Segmentation Concept Graphic


This website serves as documentation of Bryan Blanc and Michael Carraher’s Spring & Summer 2022 Innovation Incubator project. It describes and demonstrates the methodology developed to automate the segmentation of transit networks using General Transit Feed Specification (GTFS) and OpenStreetMap (OSM) data, which are both open source and widely available for cities across the globe.

Purpose & Motivation

What is segmentation?

For many projects at Nelson\Nygaard, from transit operations analysis to street design to transportation safety analysis, the development of a series of custom street segment geometries is an essential first step for geographic data analysis. Street segment geometries allow for the aggregation of related data to a level useful to clients and policy makers. For example, a system of bus routes may use some similar street segments and some different ones, and we will want to precisely understand the extent of shared street segments – this requires a systematic segmentation process.

The Segmentation Process

Prior to this Innovation Incubator work, the segmentation process could be partially automated using various methods, but still required considerable manual labor – i.e., drawing and/or refining the segments manually in GIS software. We had developed several methods that mix automation and manual editing for segmenting a bus transit system through our work on the Bus Delay Analysis Tool (BDAT) and related projects, as was referenced in a Spring 2021 Innovation Incubator project that Bryan Blanc worked on with Esther Needham. Nevertheless, this was typically a time intensive part of any project scope analyzing transit operations (or other types of data) at a street segment level. It could range from a few dozen hours for a relatively simple street network to hundreds of hours on our BDAT projects.

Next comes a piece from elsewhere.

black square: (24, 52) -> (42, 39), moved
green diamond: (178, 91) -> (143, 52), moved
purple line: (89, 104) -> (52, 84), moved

Adapting code from an implementation of BDAT in Austin, TX, the primary result of this project is a set of tested and documented scripts to automate the segmentation process using advanced geographic analysis methods (e.g., map matching) and a consistent street network available in all geographies – namely the OpenStreetMap street network. This Innovation Incubator grant allowed for that first set of scripts to be tested on more networks and accordingly refined, as well as for the codebase itself to be simplified and documented. The codebase can now be applied relatively easy in any geography where both GTFS and OSM data are available and reasonably accurate, which is most urban areas in the world and many other areas as well.


The deliverables from this Innovation Incubator project are this website itself and links on the resources tab, including the codebase itself, as well a demonstration of the segmentation process on several different urban transit networks.

Future Work

A few ideas for future expansions of this work are listed below:

  • Generalizing the methodology for linear geometries from sources other than GTFS. Segmenting GTFS transit networks is the most typical use of this process so far, but there is no reason that other travel path data (e.g., bicycle routes) could not be segmented similarly.

  • Additional options for automated and manual identification of breakpoints. While there was not sufficient time to develop these options within this Innovation Incubator project, there are options both to standardize incorporation of manually identified breakpoints as well as to add options for automated identification of breakpoints, e.g. at intersections with arterial or higher-class roadways. For non-transit applications, segments may be broken at every intersection - in this case, we would just want to identify breakpoints for each intersection, and the rest of the algorithm would work accordingly.

  • Resolving remaining imperfections in algorithm. Dependent upon the quality of the source GTFS data and the underlying OSM network matched to, there are still imperfections to segment geometries that can be observed, and for the time being, these will have to be manually resolved. To further improve this algorithm, we would need to be able to programatically detect and correct these imperfections. For now, the easiest way to QA/QC the results is to use the demo Shiny app included in the repository, editing the code to use your selected GTFS feed.